• _Aim of the exercise_: Say the number of lines holding the word "name" in the data, and leave out everything else.

• _Material for the task_:
************

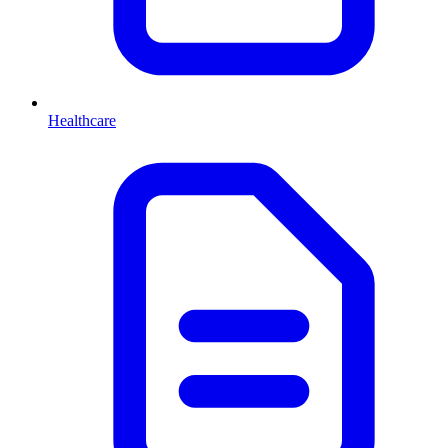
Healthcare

************

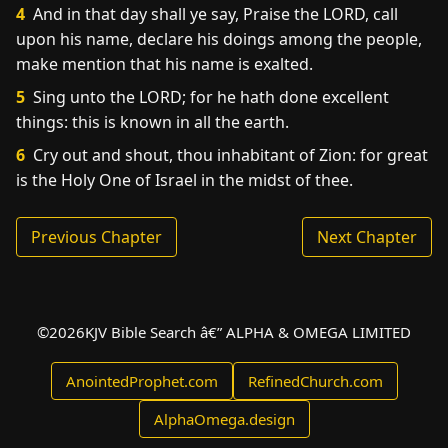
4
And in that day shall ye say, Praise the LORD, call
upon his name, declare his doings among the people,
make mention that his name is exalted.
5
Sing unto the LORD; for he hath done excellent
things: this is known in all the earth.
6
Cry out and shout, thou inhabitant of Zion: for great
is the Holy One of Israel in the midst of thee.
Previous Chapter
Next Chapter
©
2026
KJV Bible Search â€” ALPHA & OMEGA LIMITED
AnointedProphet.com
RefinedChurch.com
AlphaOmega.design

************

• _Exercise solution_: 2